Re: Can PERL know a line without matching?
by da (Friar) on Jul 27, 2001 at 20:48 UTC
    Please back up a few steps. Can you state what you want your code to do, in ordinary language? You say what your inputs are, what code you tried, but your description of what you want to accomplish is all muddled up with what you tried, and the end product doesn't make much sense, at least to me.

    Are you:

    • Trying to compare two files, and if they have an identical line, print the lines from the second file surrounding that line?
    • Searching a number of texts for a particular string from the command line, and if the string appears in one of the texts, print the first line of the text along with the lines surrounding the match?
    • or perhaps something more complicated?

    ___ -DA > perl -MPOSIX -le '$ENV{TZ}="EST";print ctime(1000000000)' Sat Sep 8 20:46:40 2001
      I'm searching a single text file. If I match on a phone number I want it to print certain lines within the block record that it find it in. The block records have different titles and data in them but always have the phone number.

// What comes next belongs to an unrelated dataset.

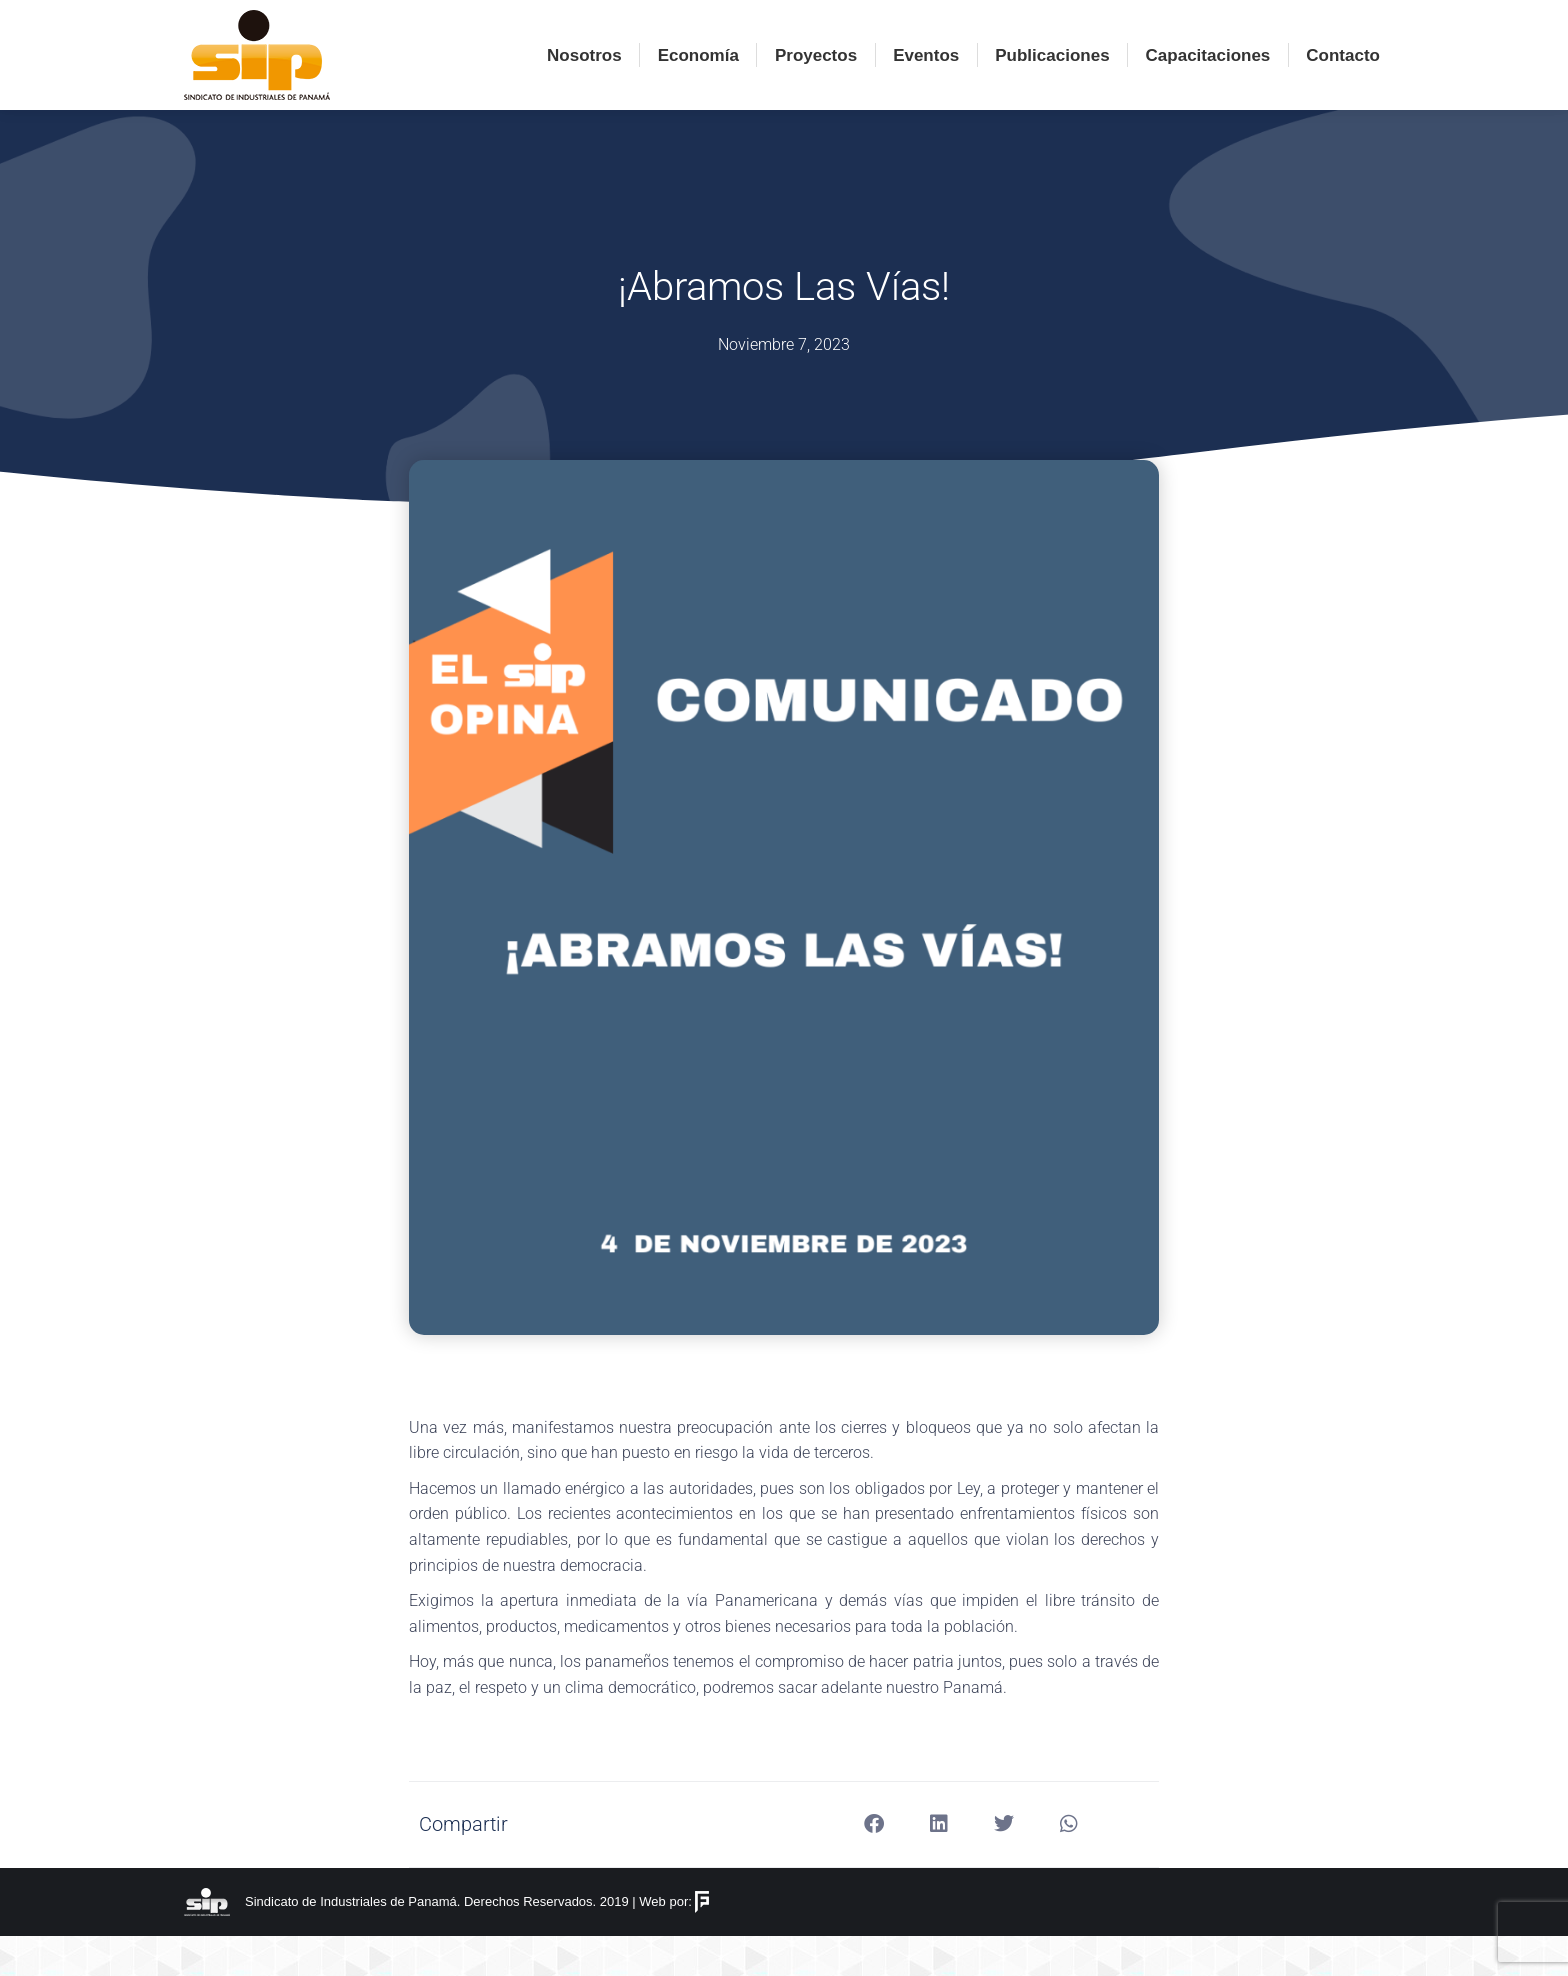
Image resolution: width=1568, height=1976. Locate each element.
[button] (874, 1864)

So if I find the phone number and devise a way of recognizing what record block it is then I can tell the script for this record block print these lines and for this record block print these lines only if you find the phone number and recognize the block record heading.

      The Brassmon_k
      The examples above helped me a little but am still not getting correct results. I can't seem to get the script to print off any other even if it matches them except for the line with the phone number in it.
        If I can restate the problem to make sure I understand it:

        You have a text file with records which start with a newline, a line of text, and another newline. You want to print selected lines from a record, if both the following are true: the record title matches a predefined list, and the phone number is in the record. The title of the record determines which lines of the record to print.

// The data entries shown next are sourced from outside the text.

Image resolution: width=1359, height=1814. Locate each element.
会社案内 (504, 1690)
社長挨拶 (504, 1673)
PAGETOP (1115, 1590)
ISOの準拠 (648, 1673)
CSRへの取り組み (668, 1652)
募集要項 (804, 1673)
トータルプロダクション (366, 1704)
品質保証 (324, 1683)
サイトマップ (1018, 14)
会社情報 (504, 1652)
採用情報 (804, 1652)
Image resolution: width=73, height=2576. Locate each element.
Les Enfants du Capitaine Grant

        Your question for us is how to find out what record you're looking at.

        It sounds like bikenomad's code should do almost exactly that, if you simply include print statements inside the if statement:

        if ($lastHeading eq 'MEANINGLESS TEXT') { print $lines[2]; # third line print $lines[5]; # sixth line print $lines[7]; # eighth line } elsif ($lastHeading eq 'ALTERNATIVE TEXT') { print $lines[3]; # fourth line print $lines[5]; # sixth line print $lines[7]; # eighth line
        Does this help?

        ___ -DA > perl -MPOSIX -le '$ENV{TZ}="EST";print ctime(1000000000)' Sat Sep 8 20:46:40 2001
        Ok, it is becoming a little more clear.

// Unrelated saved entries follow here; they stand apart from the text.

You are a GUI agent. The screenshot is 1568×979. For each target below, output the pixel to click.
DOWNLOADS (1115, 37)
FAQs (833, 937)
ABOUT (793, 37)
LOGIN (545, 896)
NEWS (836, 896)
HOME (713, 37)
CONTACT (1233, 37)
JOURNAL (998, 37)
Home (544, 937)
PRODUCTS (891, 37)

        You need to keep every line in the block, probably by assigning each line as an element of an array. After you determine that a text block is the one you want, you can print each line you want from the array, or all of them. How you decide to print a given line could be done with a regex or grep or other possiblities. If you can't get it to work now, post some code, and we'll give you pointers.

        Scott

Re: Can PERL know a line without matching?
by nardo (Friar) on Jul 27, 2001 at 20:16 UTC
    I USED ASTERISKS FOR LT AND GT BRACKETS SO THEY DON'T GET HTMLIFIED

    There is no need for this when your code is inside a <code> tag.